Ikura (Salmon Roe)

Our ikura is a specialty product processed for our clients from Japan, as well as domestic Japanese restaurants. Our ikura can be eaten natural or with flavor (salt, soy sauce) and is currently served in sushi restaurants around the world.

Our Salmon Caviar is renowned as a translucent, deep-orange salmon roe highly prized for its fresh taste and delicate texture. Our Salmon Caviar is produced with great care and skill to maintain its premium quality.

Ikura is known for the vibrant orange color that comes from a group of antioxidant pigments. When salmon are in spawning season and have eggs, they transfer their omega-3 fatty acids, vitamins and minerals into each orb. This is why Ikura has so many health benefits, particularly heart health.

Ikura is available from all five of our salmon species.

Specialty Products

Roe on Kelp

We specialize in extra thick salted herring roe on kelp. Wild spawning herring densely cover each blade of kelp with herring roe naturally. Each piece of kelp is packed with an ocean fresh aroma and crispiness from both the roe and the kelp. This unique product forms when herring lay their eggs on each side of the kelp. The roe is full of rich proteins, minerals and vitamins.

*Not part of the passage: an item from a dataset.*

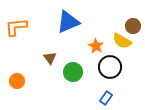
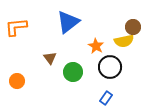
blue triangle: rotated 15 degrees counterclockwise
brown circle: moved 1 px down
yellow semicircle: moved 2 px right; rotated 42 degrees counterclockwise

Roe on kelp is native in British Columbia and Alaska. They are commonly known as Komochi konbu in Japan, a primary ingredient for their famous sushi. Its tasty flavor can be best experienced when eaten fresh and raw.

Roe on kelp has a long shelf life; the pieces will remain fresh for 2-3 months as long as they are kept in strong salt water. After the herring roe on kelp has been desalted, they can be stored in the refrigerator, but it is best to eat them while they are fresh.